Have you ever struggled with whether to create a 1 to 1 relationship between two model classes or just lump all the attributes into one model?
Consider an example: People and Genomes. Each Person has their own unique Genome, which no one else shares (even identical twins have base pair mutations relative to one another). So you could put all the data in the People table. Yet it feels wierd to lump methods like 'contains_dna_repeat_sequence?(x)' in with the Person class.
In database land, 1 to 1 relationships are suspect. They indicate the potential for normalizing the data by combining the columns into one table, and thus avoiding frequent joins. In object oriented land, 1 to 1 relationship are a natural way to separate concerns.
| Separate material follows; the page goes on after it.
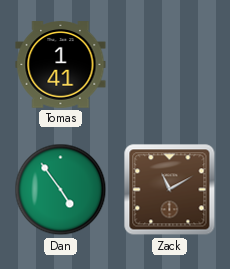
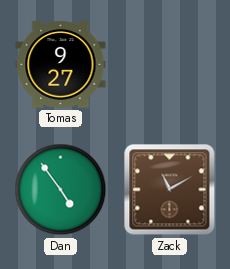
Tomas: 1:41 -> 9:27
This plugin gives you the best of both worlds. It allows you to add the attributes of both classes into one database table and avoid frequent joins while using the classes like a normal 1 to 1 relationship.
In a Rails app, simply install this plugin in vendor/plugins, and then 'include OneToOne' in the parent and child models you'd like to lump into one table. Rename the child model's fields by prefixing them with the name of the child class and two underscores (ex: the 'sequence' fields in Genome becomes 'genome__sequence'). Place them in the parent class's migration. Run the migration and you're good to go.
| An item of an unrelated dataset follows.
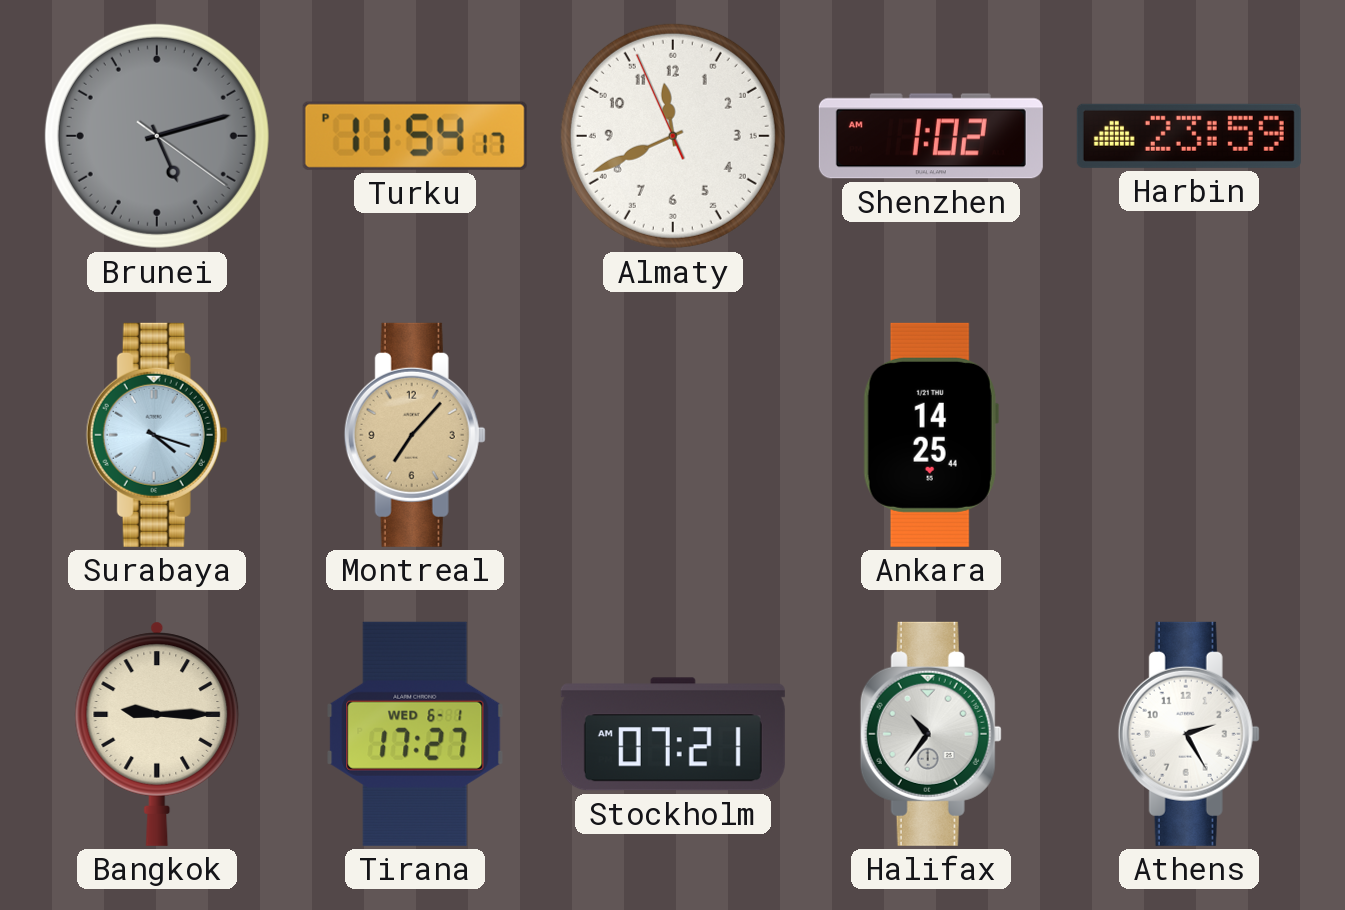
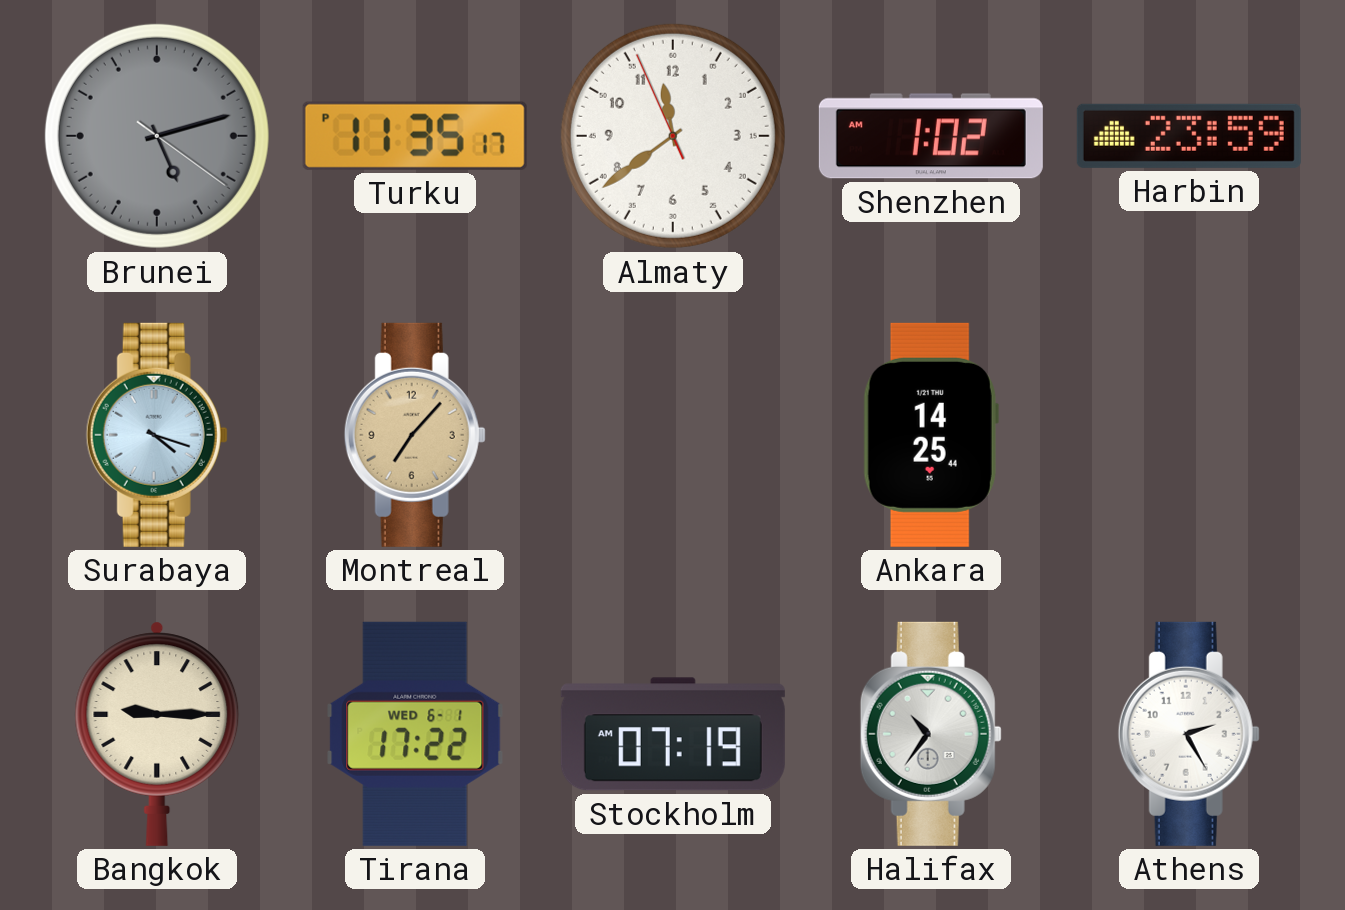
Turku: 11:54 -> 11:35
Almaty: 11:40 -> 11:38
Tirana: 17:27 -> 17:22
Stockholm: 07:21 -> 07:19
To play around with the plugin:
#open up irb while in one_to_one/lib
require 'rubygems'
require 'activerecord'
require 'one_to_one'
ActiveRecord::Base.establish_connection(
:adapter => 'sqlite3' ,
:database => File.join(File.dirname(__FILE__),'one_to_one.sqlite3')
)
class CreatePeople < ActiveRecord::Migration
def self.up
create_table :people do |t|
#People attributes
t.string :first_name
t.string :last_name
t.integer :age
#Genome attributes
t.string :genome__sequence
t.boolean :genome__complete
t.integer :genome__intron_count
end
end
def self.down
drop_table :people
end
end
CreatePeople.migrate(:up)
at_exit { CreatePeople.migrate(:down) }
class Person < ActiveRecord::Base
include OneToOne
has_one :genome
end
class Genome < ActiveRecord::Base
include OneToOne
belongs_to :person
end
p = Person.new(:first_name => 'Stanley', :last_name => 'Drew', :age => 25)
#=> #<Person id: nil, first_name: "Stanley", last_name: "Drew", age: 25, created_at: nil, updated_at: nil>
g = Genome.new(:sequence => 'GATACA', :complete => true, :intron_count => 200)
#=> #<Genome id: nil, genome__sequence: "GATACA", genome__complete: true, genome__intron_count: 200>
p.genome = g
#=> #<Genome id: nil, genome__sequence: "GATACA", genome__complete: false, genome__intron_count: 200>
g.save
#=> true
p
#=> #<Person id: 1, first_name: "Stanley", last_name: "Drew", age: 25>
g
#=> #<Genome id: 1, genome__sequence: "GATACA", genome__complete: false, genome__intron_count: 200>
g.complete = false
#=> false
g.intron_count
#=> 200
#Look Ma, No JOIN
Genome.find(:first, :conditions => ["first_name = ? AND age > ? AND genome__intron_count = ? ", 'Stanley', 20, 200])
#=> #<Genome id: 1, genome__sequence: "GATACA", genome__complete: false, genome__intron_count: 200>
Dynamic finders (find_by_*) do not use the shortened attribute names, although they still work for the actual column names. This plugin also does not yet attempt to minimize database roundtrips when accessing related objects.